An old man limps by, carrying a newspaper, and peers over their shoulders.
“Aw, shoot. Know what that is?” the stranger asks, smiling lopsided.
“What?” Elise says, fixated on the tiny bones.
“Rats is eating they dinner up in your engine. Ha-ha, that happen to my sister Maureen.”
“Chicken bones?”
“Yup. Must be from the KFC ’round the corner, you know. They gets all their bones from the dumpster, then use this hidey-spot for they dinner.”
Jamey and Elise collect skeletal parts from their machine. Grinning with absurdity.
A week later, Jamey sees blue glitter on the sidewalk before looking up to the crushed window. Inside: tinfoil burned with grime, seats pushed back.
The car is his big, black ceramic pram. Why does he keep it? He wonders that while waiting in the oil-reeking garage for it to get fixed.
It’s a queasy little afternoon, and they’re hungry—but there’s nothing in the house. Jamey doesn’t want to go outside, but Elise lures him into the brisk day with the idea of Broome Street Bar hamburger pitas. The place is quiet, a calico cat stealing from corner to corner looking for scraps. Jamey and Elise are greasy-fingered and laughing when a shadow falls across the table.
“Jamey! What the hell, man!”
It’s Matt.
“Hey,” Matt says to his entourage, “this is my buddy, Jamey Hyde.”
The two guys—shirts untucked under yellow cashmere sweaters, sockless ankles in duckboots, eyes bloodshot—shake hands with Jamey. They barely nod at Elise.
“Dag.”
“Shep.”
Jamey is speechless.
“Dude, you’re the most gossiped-about human being I know,” Matt says. “Everyone says you two are holed up shooting dope together.”
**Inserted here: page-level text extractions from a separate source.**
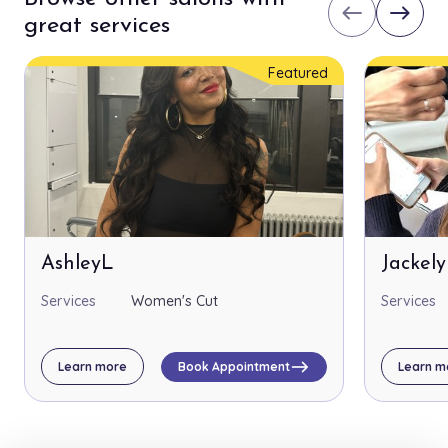
west
east
great services
Featured
AshleyL
Jackel
Services
Women's Cut
Services
east
Learn more
Book Appointment
Learn m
“Who’s everyone?” Jamey asks. And where did Matt learn language like “holed up” and “shooting dope”?
“Bennett told me you’re painting now? You got a gallery or some shit?”
Jamey manages to clear his throat. “Gallery?”
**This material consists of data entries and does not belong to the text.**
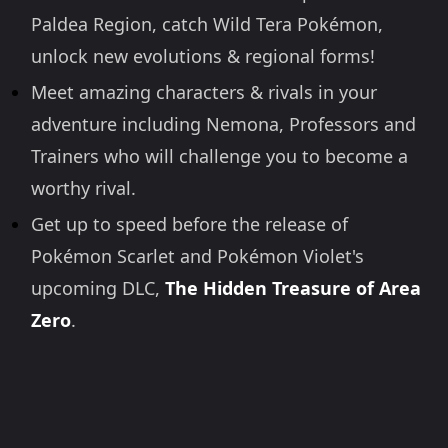
Paldea Region, catch Wild Tera Pokémon,
unlock new evolutions & regional forms!
Meet amazing characters & rivals in your
adventure including Nemona, Professors and
Trainers who will challenge you to become a
worthy rival.
Get up to speed before the release of
Pokémon Scarlet and Pokémon Violet's
upcoming DLC,
The Hidden Treasure of Area
Zero
.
“Are you coming back this semester? You’re like living the anarchist dream.” Matt hungrily memorizes Jamey’s threadbare camel-hair coat and demeanor. He flicks his gaze at Elise, then away.
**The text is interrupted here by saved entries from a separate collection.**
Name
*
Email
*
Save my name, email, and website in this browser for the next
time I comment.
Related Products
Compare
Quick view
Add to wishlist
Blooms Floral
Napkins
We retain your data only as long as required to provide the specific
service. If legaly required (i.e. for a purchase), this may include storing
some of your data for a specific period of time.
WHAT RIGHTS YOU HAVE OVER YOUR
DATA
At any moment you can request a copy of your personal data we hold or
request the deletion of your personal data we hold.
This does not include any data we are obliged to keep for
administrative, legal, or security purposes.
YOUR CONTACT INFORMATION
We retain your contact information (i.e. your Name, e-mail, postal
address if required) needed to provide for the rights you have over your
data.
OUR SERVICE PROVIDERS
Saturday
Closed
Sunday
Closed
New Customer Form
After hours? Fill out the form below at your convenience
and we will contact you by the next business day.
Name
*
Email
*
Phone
“What are you doing in New York?” Jamey asks.
“I’ve been spending most of my weekends here, these days. Hanging. Shep’s folks live on Crosby Street,” Matt brags.
Shep is dipping Skoal and Dag has coke powder on both nostrils.
“Crosby Street, that’s great,” Jamey says.
“I’m sure we’ve met, man,” Shep says grandly. “I know who you are.”
Dag pipes up. “We’re headed to the Palladium. I’m promoting tonight with my buddies.”
“Maybe we’ll see you there.” Jamey stands up. “Matt, good catching up.”
Jamey drops a couple twenties on the table and leads Elise out.